We spend a lot of time talking about how to get an interstellar probe up to speed. But what happens if we do achieve a cruise speed of 12 percent of the speed of light, as envisioned by the designers who put together Project Daedalus back in the 1970s? Daedalus called for a 3.8-year period of acceleration that would set up a 46-year cruise to its target, Barnard’s Star, some 5.9 light years away. That’s stretching mission duration out to the active career span of a researcher, but it’s a span we might accept if we could be sure we’d get good science out of it.

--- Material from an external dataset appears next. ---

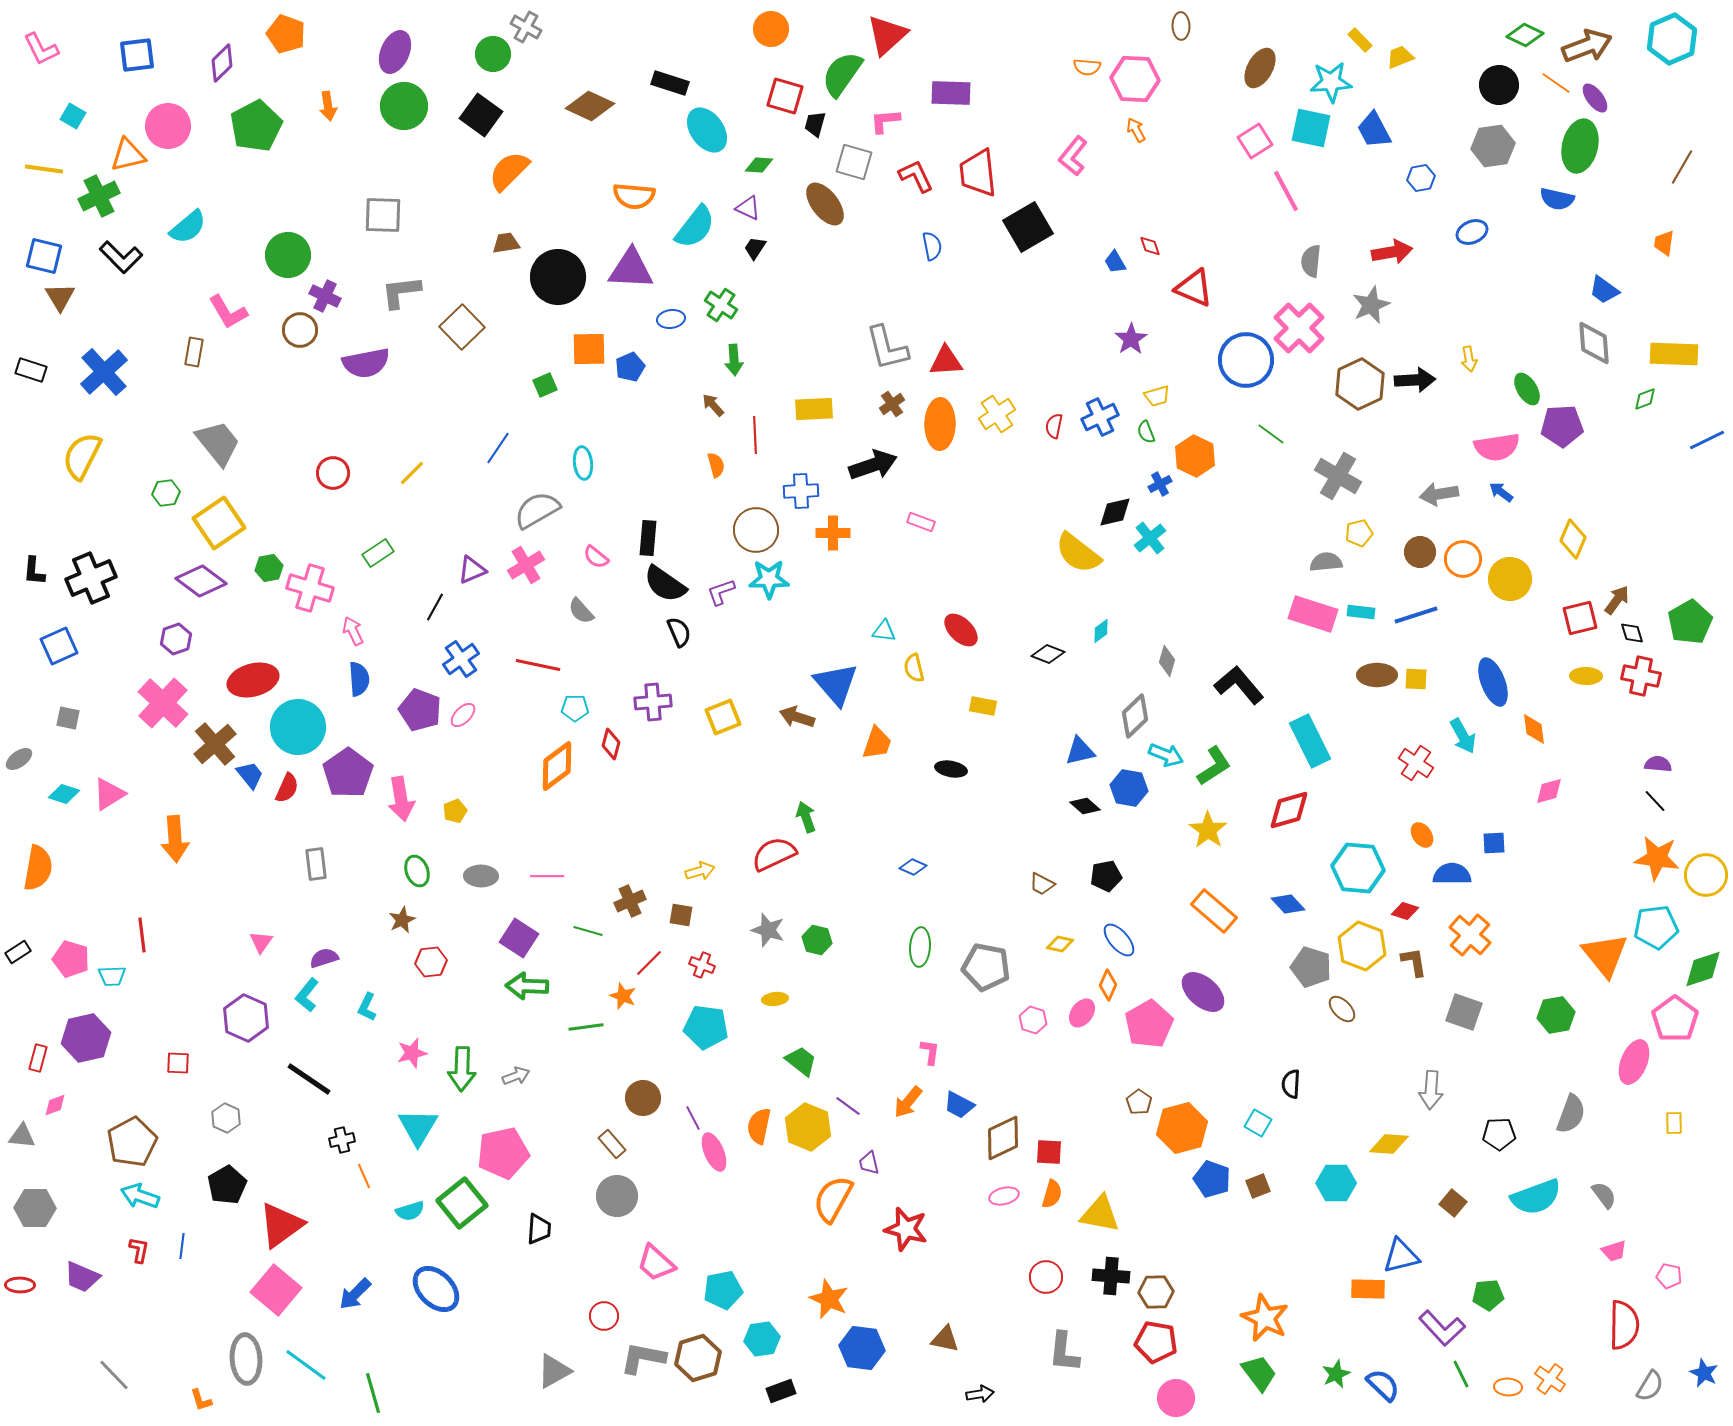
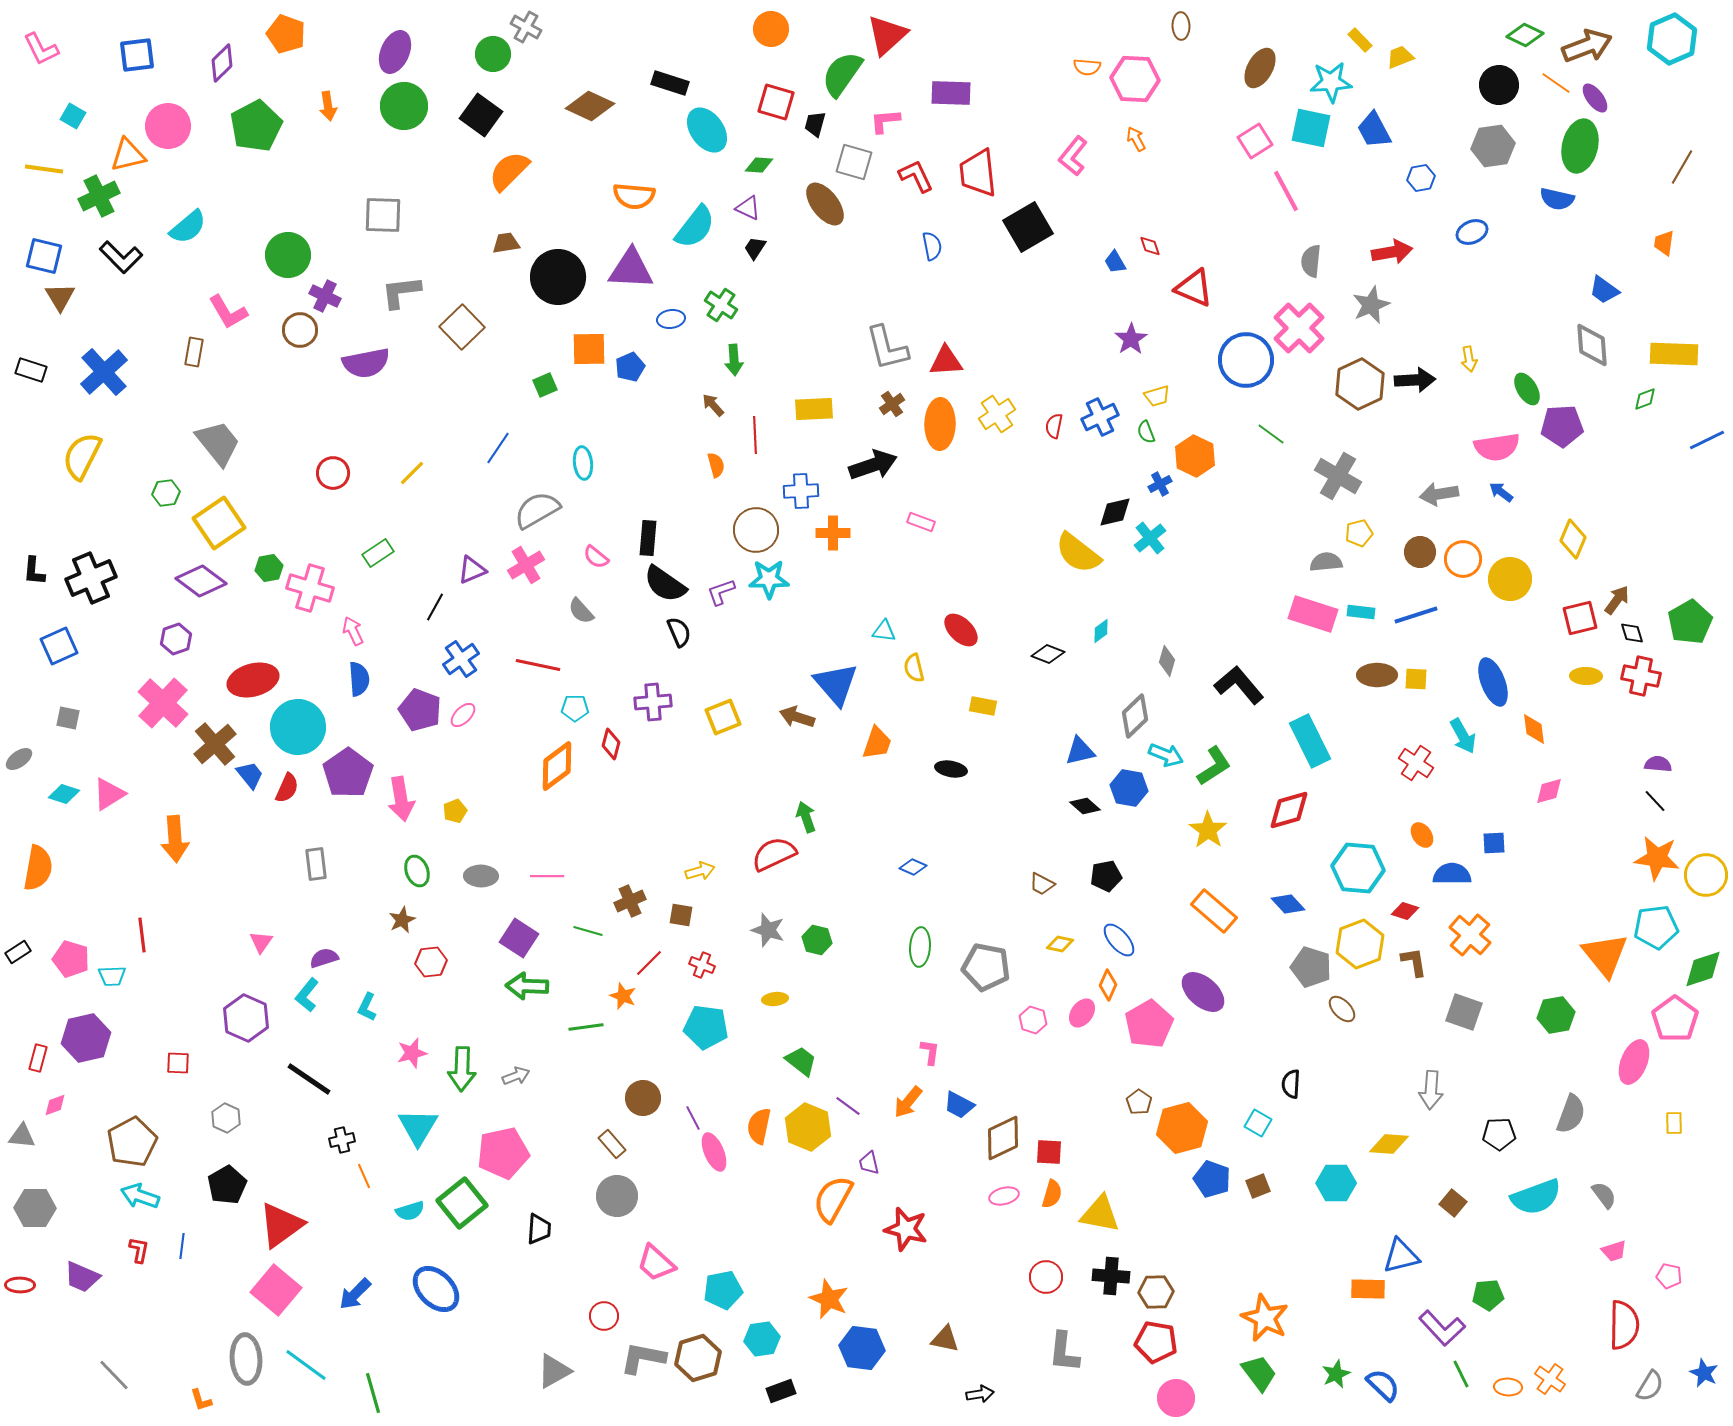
red square at (785, 96): moved 9 px left, 6 px down
orange arrow at (1136, 130): moved 9 px down
gray diamond at (1594, 343): moved 2 px left, 2 px down
yellow hexagon at (1362, 946): moved 2 px left, 2 px up; rotated 18 degrees clockwise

Maximizing the Science Return

But can we? Let’s assume we’re approaching a solar system at 12 percent of c and out there orbiting the target star is a terrestrial planet, just the sort of thing we’re hoping to find. Assume for the sake of argument that the probe crosses the path of this object at approximately ninety degrees to its orbital motion trajectory. As Kelvin Long shows in a recent post on the Project Icarus blog, the encounter time, during which serious observations could be made, is less than one second. A Jupiter-class world, much larger and observable from a greater distance, itself offers up something less than ten seconds at best for scientific scrutiny.

That’s a paltry return on decades of construction and flight time, not to mention the probable trillion or more dollars it would take to build such a probe, and it hardly compares well to what we’ll be able to achieve with even ground-based telescopes as the next generation of optics becomes available. What to do? Long is looking into these issues as part of the Project Icarus team, which is revisiting the Daedalus concept to see how changing technologies could alter the flight profile and produce a mission whose results would be substantially more useful.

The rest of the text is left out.